The difference is that the naturally slender self correct. They know how to bring themselves back into balance after over-indulging. So if they dip their chips a few too many times at a cocktail party, they eat less at dinner. If they become upset emotionally, they get the support they need before coping with food or drink.
Shift your focus to how you bring yourself back into balance after overindulging, and on decreasing the time it takes to do so. Whether it’s a walk in nature, a workout, or a talk with a friend that brings you back into balance, make self-correcting your new priority.
5. Change Your Definition of Success
If you have set a goal for yourself of reaching a certain weight, it will probably take some time before you reach that goal.
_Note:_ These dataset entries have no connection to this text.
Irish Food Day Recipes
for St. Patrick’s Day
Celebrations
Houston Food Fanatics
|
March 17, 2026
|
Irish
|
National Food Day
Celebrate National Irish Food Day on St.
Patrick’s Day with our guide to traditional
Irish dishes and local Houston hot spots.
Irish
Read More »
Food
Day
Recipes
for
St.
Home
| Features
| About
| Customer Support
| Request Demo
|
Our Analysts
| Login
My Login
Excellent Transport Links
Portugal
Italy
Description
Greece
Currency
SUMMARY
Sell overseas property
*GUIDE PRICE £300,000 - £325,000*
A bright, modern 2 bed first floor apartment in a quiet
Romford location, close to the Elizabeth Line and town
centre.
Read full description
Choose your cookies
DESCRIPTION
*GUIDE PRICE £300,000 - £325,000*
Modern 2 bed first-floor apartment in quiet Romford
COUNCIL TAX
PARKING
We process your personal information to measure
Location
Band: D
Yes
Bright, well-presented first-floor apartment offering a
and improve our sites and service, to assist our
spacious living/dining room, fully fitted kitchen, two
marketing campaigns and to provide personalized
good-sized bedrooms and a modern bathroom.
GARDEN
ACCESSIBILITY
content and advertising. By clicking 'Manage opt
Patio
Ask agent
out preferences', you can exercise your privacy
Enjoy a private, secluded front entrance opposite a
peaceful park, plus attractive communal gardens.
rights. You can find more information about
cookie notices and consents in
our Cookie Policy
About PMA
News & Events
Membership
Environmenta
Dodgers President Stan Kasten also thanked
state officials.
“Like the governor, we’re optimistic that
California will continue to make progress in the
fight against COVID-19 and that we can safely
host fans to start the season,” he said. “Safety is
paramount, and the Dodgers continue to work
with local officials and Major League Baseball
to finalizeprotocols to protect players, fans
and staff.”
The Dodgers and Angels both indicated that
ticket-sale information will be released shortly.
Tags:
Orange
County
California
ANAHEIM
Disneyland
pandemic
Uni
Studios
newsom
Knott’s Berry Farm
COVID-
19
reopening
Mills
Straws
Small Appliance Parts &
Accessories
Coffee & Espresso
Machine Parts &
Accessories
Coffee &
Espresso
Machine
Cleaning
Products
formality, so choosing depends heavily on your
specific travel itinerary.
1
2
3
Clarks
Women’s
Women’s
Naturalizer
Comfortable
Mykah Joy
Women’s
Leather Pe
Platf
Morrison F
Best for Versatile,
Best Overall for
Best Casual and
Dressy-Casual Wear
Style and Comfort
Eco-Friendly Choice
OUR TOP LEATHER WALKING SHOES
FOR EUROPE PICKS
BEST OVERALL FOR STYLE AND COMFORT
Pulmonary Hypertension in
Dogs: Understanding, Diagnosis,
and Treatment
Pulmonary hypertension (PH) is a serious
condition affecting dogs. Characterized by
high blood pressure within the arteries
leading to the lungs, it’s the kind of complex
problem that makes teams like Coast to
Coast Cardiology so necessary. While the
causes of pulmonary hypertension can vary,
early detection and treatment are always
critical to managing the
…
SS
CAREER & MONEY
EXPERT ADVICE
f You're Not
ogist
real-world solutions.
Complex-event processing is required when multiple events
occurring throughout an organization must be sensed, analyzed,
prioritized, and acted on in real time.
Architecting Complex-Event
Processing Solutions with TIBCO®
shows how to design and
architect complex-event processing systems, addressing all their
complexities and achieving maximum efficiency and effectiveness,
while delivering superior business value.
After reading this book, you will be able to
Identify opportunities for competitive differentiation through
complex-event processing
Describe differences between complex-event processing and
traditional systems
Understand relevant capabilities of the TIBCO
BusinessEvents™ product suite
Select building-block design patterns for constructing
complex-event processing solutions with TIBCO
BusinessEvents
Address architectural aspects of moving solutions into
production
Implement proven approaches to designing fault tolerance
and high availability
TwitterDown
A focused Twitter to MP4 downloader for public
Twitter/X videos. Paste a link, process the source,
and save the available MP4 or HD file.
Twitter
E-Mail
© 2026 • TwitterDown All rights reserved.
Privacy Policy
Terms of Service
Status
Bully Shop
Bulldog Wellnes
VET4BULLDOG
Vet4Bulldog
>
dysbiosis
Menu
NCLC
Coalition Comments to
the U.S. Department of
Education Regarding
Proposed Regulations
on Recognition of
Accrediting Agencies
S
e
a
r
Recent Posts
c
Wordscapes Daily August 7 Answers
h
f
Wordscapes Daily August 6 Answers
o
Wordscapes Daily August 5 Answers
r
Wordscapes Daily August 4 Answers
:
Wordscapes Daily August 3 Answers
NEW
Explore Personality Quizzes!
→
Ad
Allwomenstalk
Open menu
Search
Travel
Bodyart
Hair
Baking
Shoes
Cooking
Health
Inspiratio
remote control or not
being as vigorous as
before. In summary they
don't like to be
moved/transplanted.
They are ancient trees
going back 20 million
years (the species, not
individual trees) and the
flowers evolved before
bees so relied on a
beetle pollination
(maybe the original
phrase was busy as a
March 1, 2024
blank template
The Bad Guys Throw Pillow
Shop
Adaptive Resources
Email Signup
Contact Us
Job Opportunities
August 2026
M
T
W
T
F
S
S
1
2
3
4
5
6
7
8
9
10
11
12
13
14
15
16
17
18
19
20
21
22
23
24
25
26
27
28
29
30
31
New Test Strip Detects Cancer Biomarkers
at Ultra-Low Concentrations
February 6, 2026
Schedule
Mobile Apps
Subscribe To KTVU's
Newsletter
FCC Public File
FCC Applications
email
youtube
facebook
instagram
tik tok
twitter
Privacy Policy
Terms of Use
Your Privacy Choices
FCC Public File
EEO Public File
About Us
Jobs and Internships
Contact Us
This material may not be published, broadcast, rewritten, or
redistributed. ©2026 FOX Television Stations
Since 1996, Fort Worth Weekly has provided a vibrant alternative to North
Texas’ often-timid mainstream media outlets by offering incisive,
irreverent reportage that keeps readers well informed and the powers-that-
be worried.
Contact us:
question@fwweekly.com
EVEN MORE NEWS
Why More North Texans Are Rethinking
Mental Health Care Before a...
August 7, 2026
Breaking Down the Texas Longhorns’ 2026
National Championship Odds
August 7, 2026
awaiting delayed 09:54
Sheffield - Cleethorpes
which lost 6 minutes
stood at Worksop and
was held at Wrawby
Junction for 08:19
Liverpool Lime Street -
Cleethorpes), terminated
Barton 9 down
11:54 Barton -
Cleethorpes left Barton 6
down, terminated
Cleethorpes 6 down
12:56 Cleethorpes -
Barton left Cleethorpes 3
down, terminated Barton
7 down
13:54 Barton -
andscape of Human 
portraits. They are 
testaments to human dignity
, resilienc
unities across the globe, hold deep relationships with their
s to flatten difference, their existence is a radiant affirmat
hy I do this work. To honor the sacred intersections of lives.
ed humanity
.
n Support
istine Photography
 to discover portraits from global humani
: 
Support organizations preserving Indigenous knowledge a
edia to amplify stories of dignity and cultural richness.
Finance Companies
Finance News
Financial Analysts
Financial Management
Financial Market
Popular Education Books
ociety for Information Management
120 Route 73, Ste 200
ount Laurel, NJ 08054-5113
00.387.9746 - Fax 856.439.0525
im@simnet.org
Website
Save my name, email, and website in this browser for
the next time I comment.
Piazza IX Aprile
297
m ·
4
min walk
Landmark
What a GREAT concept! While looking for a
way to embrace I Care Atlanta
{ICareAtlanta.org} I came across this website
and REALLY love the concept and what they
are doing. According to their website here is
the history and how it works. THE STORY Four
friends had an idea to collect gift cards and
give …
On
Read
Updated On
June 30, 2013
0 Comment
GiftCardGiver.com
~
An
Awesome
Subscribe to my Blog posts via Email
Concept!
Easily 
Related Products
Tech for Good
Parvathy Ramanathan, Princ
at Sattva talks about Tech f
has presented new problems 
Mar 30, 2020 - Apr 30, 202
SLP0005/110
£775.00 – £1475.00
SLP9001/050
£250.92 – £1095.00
And along the way, the scale may not always tell you what you want to hear.
Because it’s hard to stay motivated for a long term goal that involves short term “sacrifice”, consider changing your goal to something that you can be successful at every day, such as making a healthy choice, or self-correcting.
6. Persistence not Perfection.
We love to strive for perfection, with the idea that in striving we will be our best. Unfortunately, this strategy often backfires when we beat ourselves up for not being good enough, heading straight to the refrigerator for consolation.
Reward yourself instead for your persistent efforts – for your commitment to learning, for self correcting, or for saying sweet things to yourself. Recognize that progress happens in waves, where the troughs are just as important as the crests in moving forward.
7. Create a Learning Mind.
As humans, we love to learn, be it finding the quickest route to work or the easiest way to get the job done. Yet many of us get stuck when it comes to changing our eating patterns. We fail to learn new, better strategies, getting stuck in our old patterns.
Why? Because we ask questions that block our natural learning, like “Why do I keep doing this? “What’s wrong with me?” or “I’ll never change.”